_Required work_
Check every line of the entries below for the word "Hegel", and copy the ones that have it.

_Material supplied_

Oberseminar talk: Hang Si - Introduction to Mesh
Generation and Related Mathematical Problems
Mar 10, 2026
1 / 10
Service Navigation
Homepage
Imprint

* * *

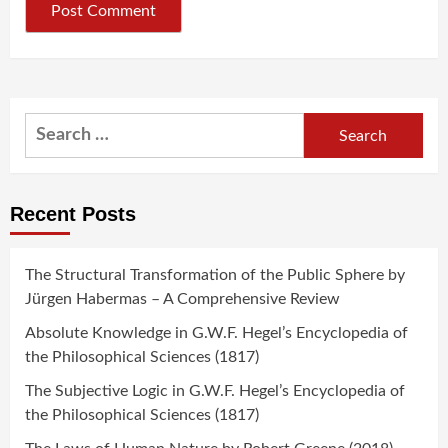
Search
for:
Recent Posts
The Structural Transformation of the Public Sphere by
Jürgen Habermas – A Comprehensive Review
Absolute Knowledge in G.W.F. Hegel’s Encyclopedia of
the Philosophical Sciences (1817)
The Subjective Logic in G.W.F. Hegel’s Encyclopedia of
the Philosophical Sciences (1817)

_Result_
Absolute Knowledge in G.W.F. Hegel’s Encyclopedia of
The Subjective Logic in G.W.F. Hegel’s Encyclopedia of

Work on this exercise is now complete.